Even now that day had broken, Stone Lane remained shadowy and somehow forbidding. The entire network of insalubrious alleyways and cul-de-sacs, which led off West Street and Old Market Street, was inhabited only by rats and the occasional prowling cat after dark.

‘What the heck was she doing here on her own at night?’ Karen Crow muttered vaguely in the direction of Vogel.

‘She wasn’t on her own,’ said Vogel grimly. ‘And I’ve no idea what she was doing here.’

The whole Old Market area was certainly no place for a schoolgirl, not once night had fallen. There was The Stag and Hounds on the corner; Bristol’s oldest pub and looking its age. A number of bars better known for late night brawls than anything else. Sex shops catering for every possible inclination, one was little more than camouflage for a brothel and several other brothels in the neighbourhood were making no pretence of being anything other.

‘I suppose it’s possible the body could have been moved,’ Vogel continued.

The pathologist was staring at the dead girl, as if willing her to come to life and tell her story.

‘I don’t think so, do you?’ she muttered. ‘Not from the way she’s lying.’

Vogel shrugged his agreement.

‘We can approximate a time of death from what the girl’s mother has already told us and from the time her body was found,’ he continued. ‘It’s unlikely she would have been killed here until quite late in the evening. Too many people about, even on a Thursday night, and it’s mid May. Doesn’t get dark until nearly nine. But you’ll let us know as soon as you’ve got anything more concrete, indeed anything at all, won’t you, Karen?’

‘Oh no, I was planning to keep it all to myself.’

Vogel stretched his lips into an apology for a smile. He just meant he didn’t want to have to wait for a written report. And Karen Crow knew that perfectly well.

‘My mobile, yeah?’ he said.

‘Naturally, Detective Inspector,’ the pathologist countered.

‘Right we’re just off to…’

Vogel didn’t finish the sentence.

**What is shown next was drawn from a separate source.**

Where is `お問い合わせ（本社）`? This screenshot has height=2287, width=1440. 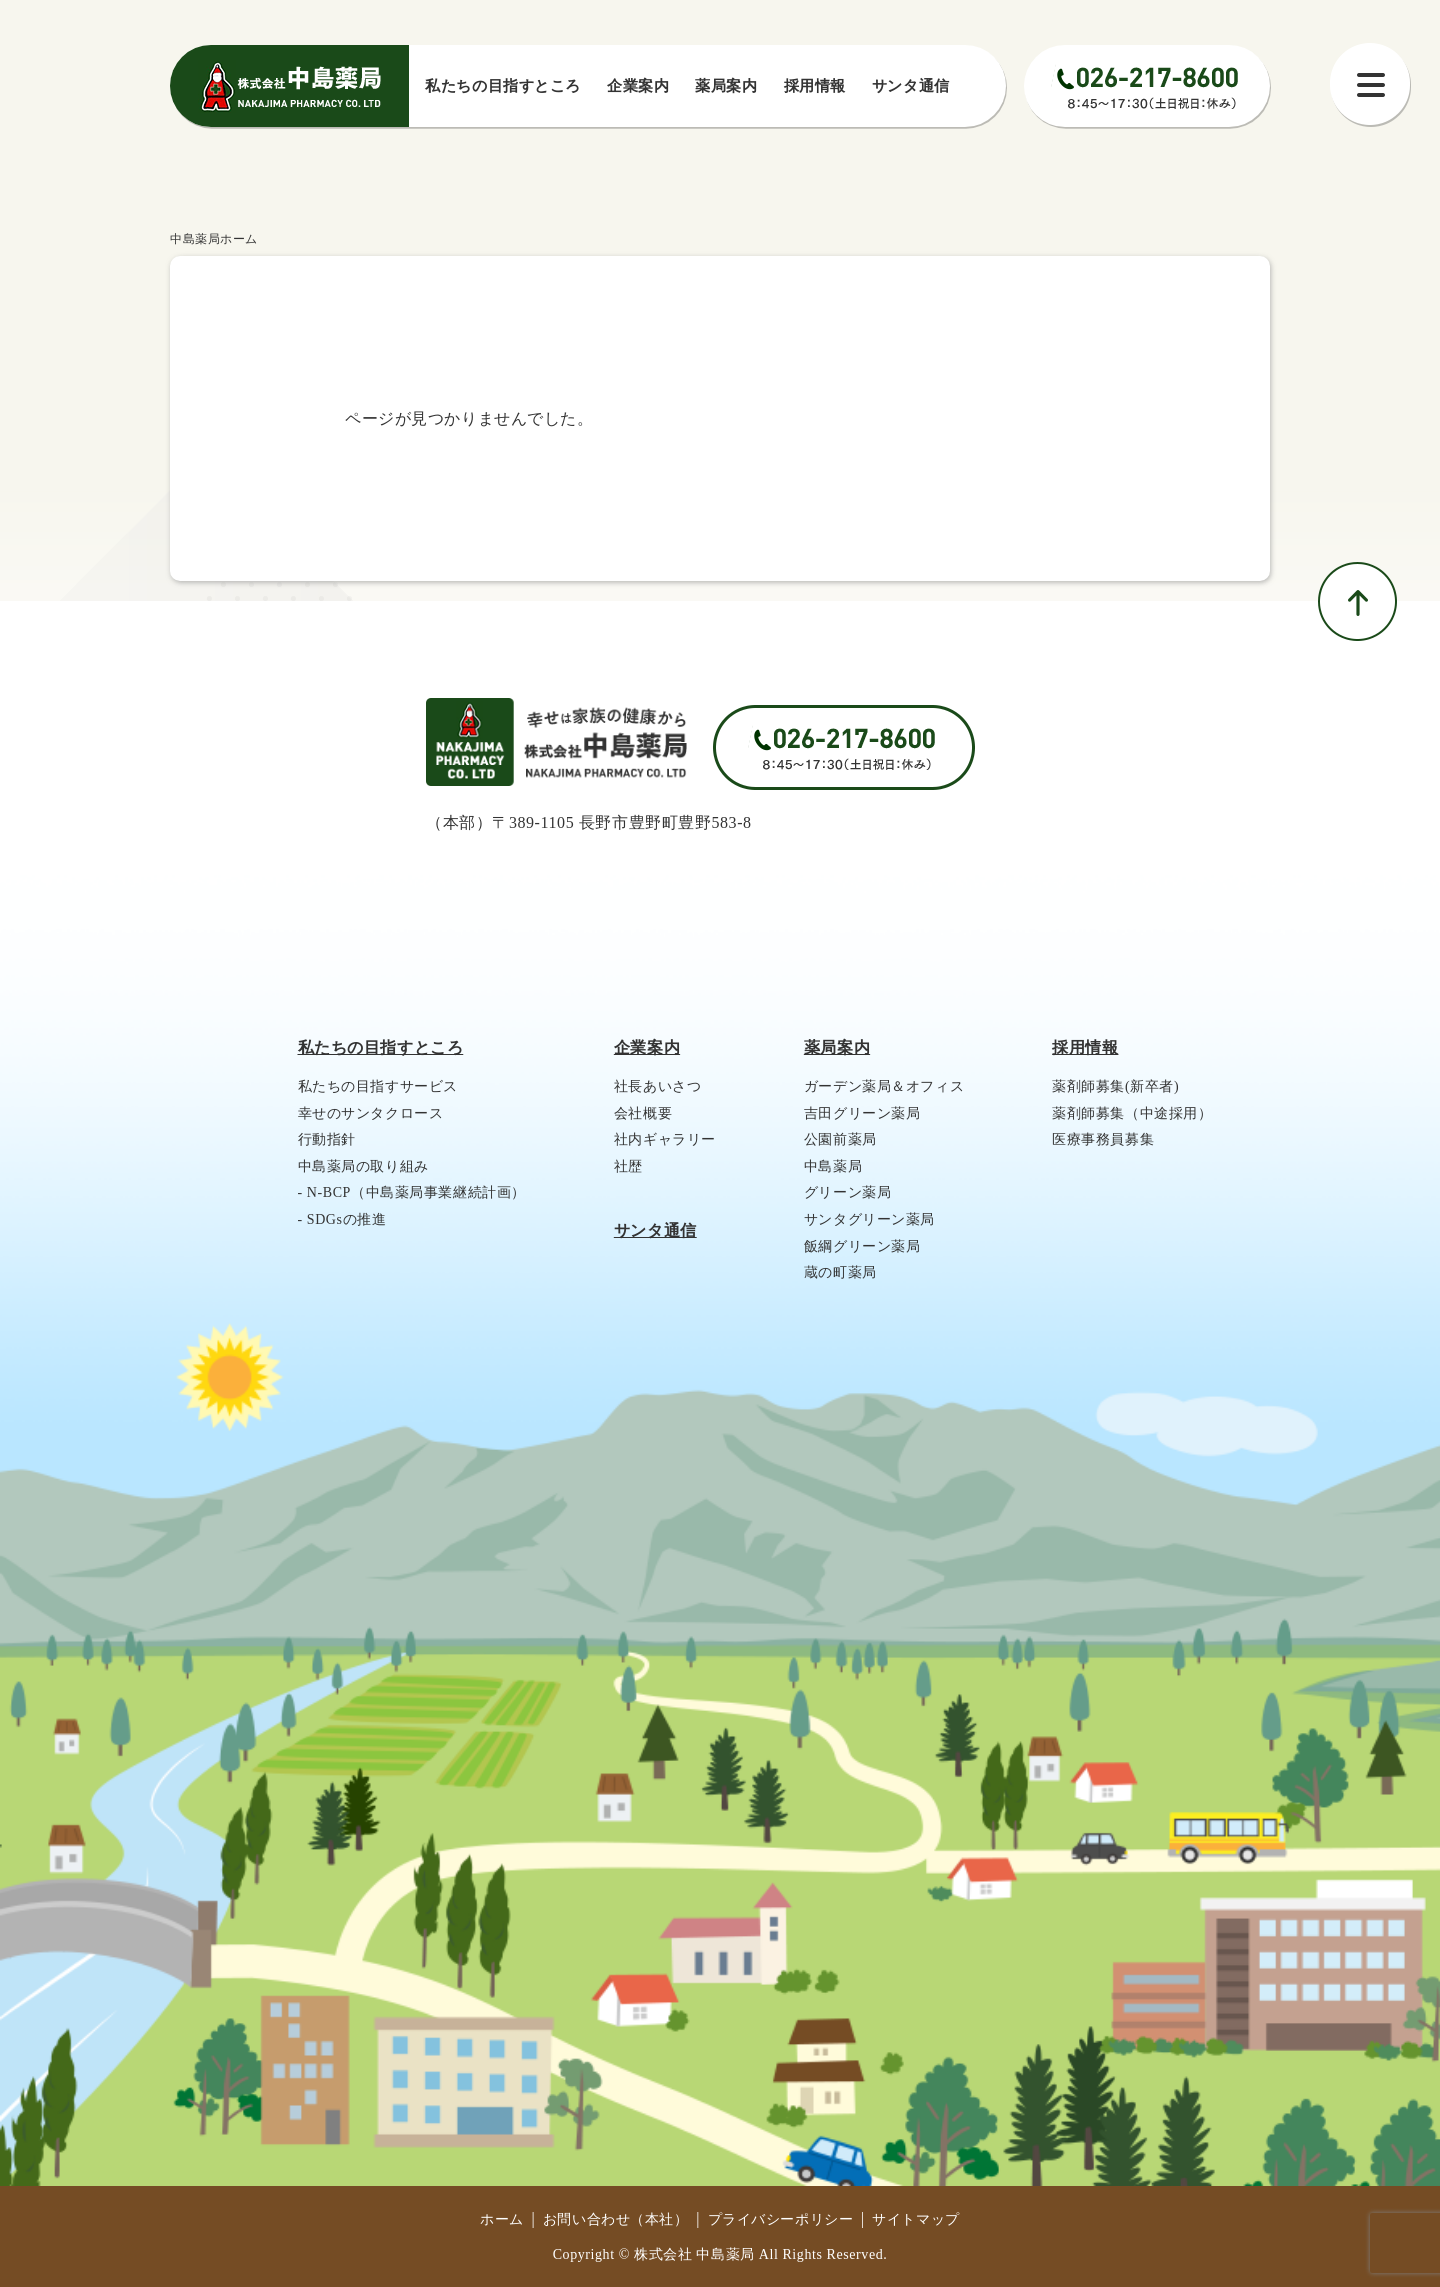 お問い合わせ（本社） is located at coordinates (616, 2219).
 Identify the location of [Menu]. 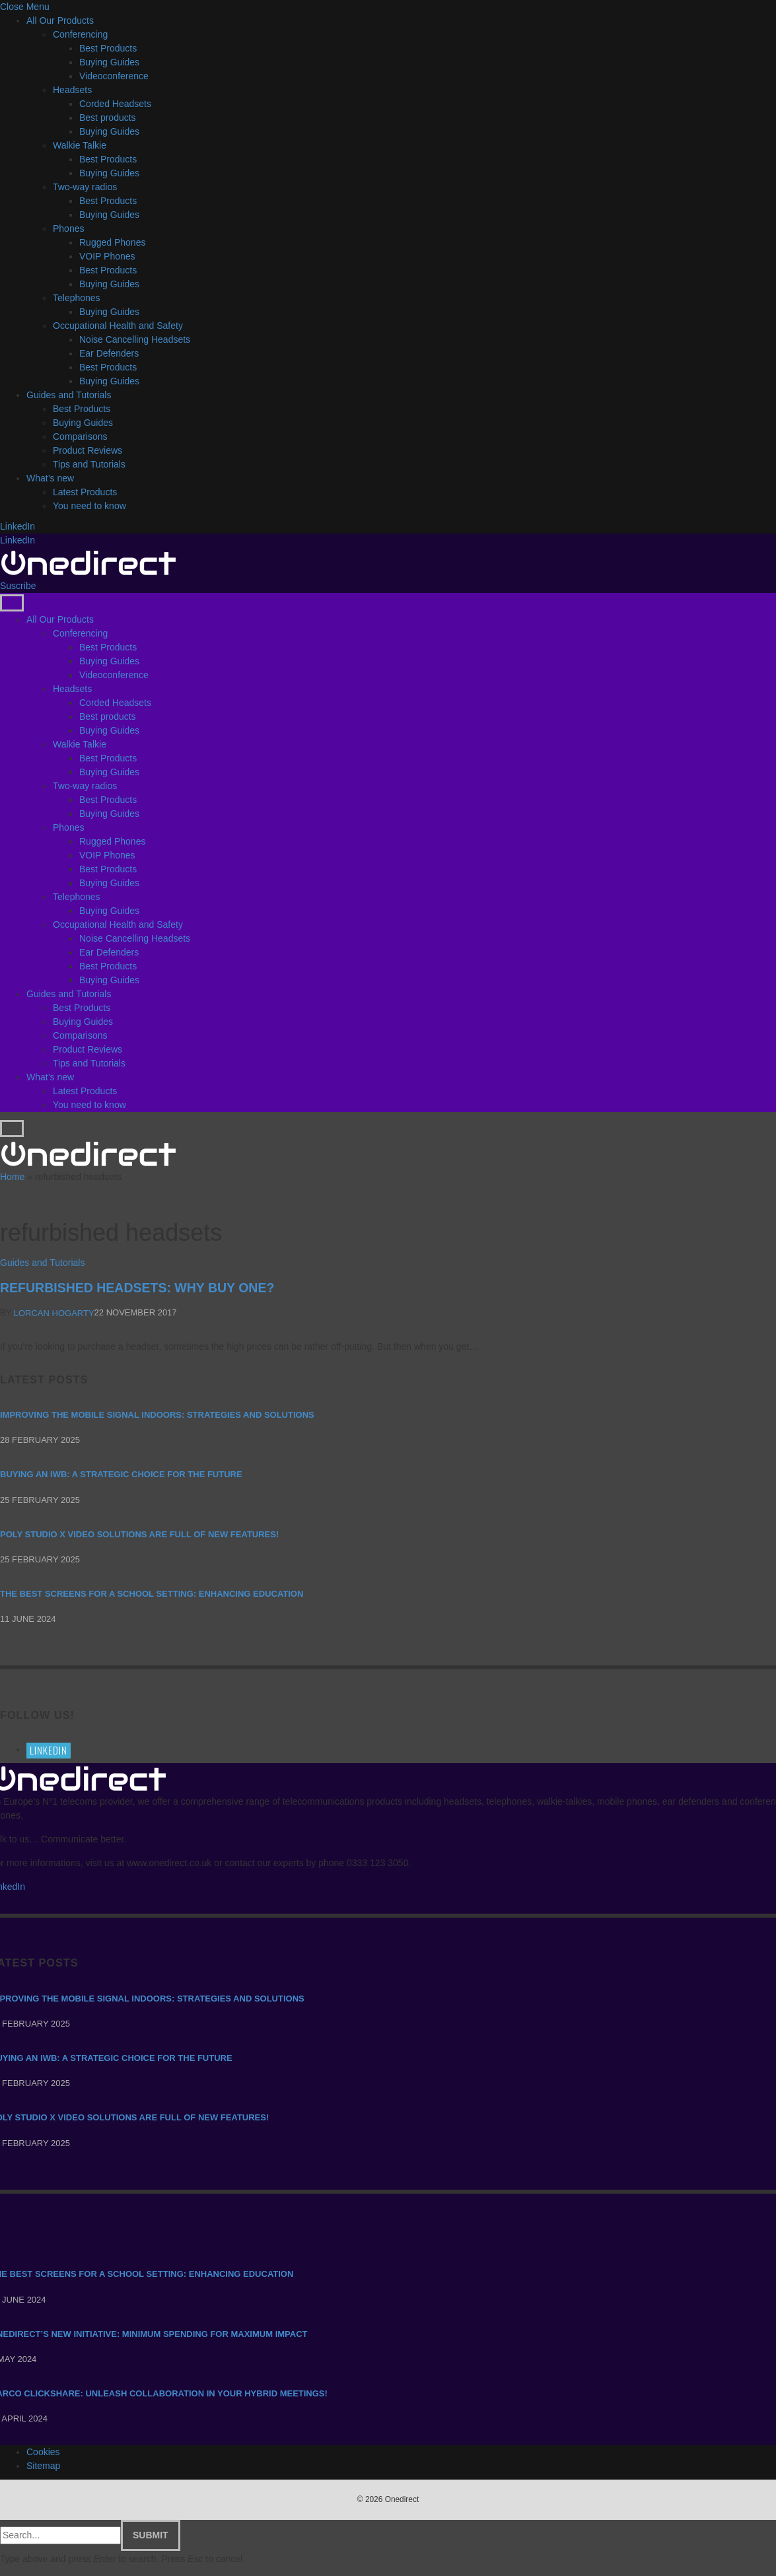 (12, 602).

He didn’t need to. Karen Crow knew exactly where he and Saslow were off to.

‘Good luck,’ the pathologist said quietly.

Vogel smiled wryly. A genuine smile this time. He actually liked Karen Crow because he knew how good she was at her job. Nothing else about the people he worked with really mattered to Vogel.

Leo

I sat in a corner of the Bakerloo line tube trying to make myself invisible. It was always like that. As usual on these occasions, I was convinced that everybody around me would know at once what I was. Not that I was entirely sure myself, of course, nor ever had been. I would be all right, well just about, once I’d completed my transformation. But a bag of nerves until then.